[Dataset excerpts]
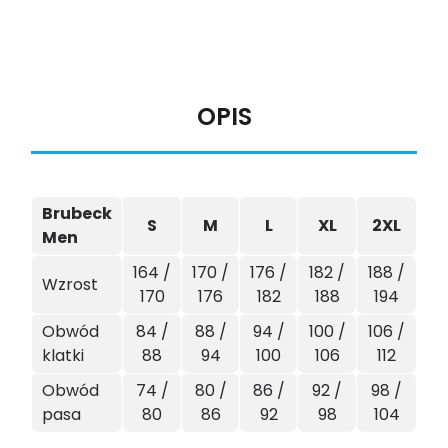
OPIS
Brubeck
S
M
L
XL
2XL
Men
164 /
170 /
176 /
182 /
188 /
Wzrost
170
176
182
188
194
Obwód
84 /
88 /
94 /
100 /
106 /
klatki
88
94
100
106
112
Obwód
74 /
80 /
86 /
92 /
98 /
pasa
80
86
92
98
104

**Problem**
Could you reproduce the records above exactly, leaving out every picture?

**Solution to the problem**
OPIS
Brubeck
S
M
L
XL
2XL
Men
164 /
170 /
176 /
182 /
188 /
Wzrost
170
176
182
188
194
Obwód
84 /
88 /
94 /
100 /
106 /
klatki
88
94
100
106
112
Obwód
74 /
80 /
86 /
92 /
98 /
pasa
80
86
92
98
104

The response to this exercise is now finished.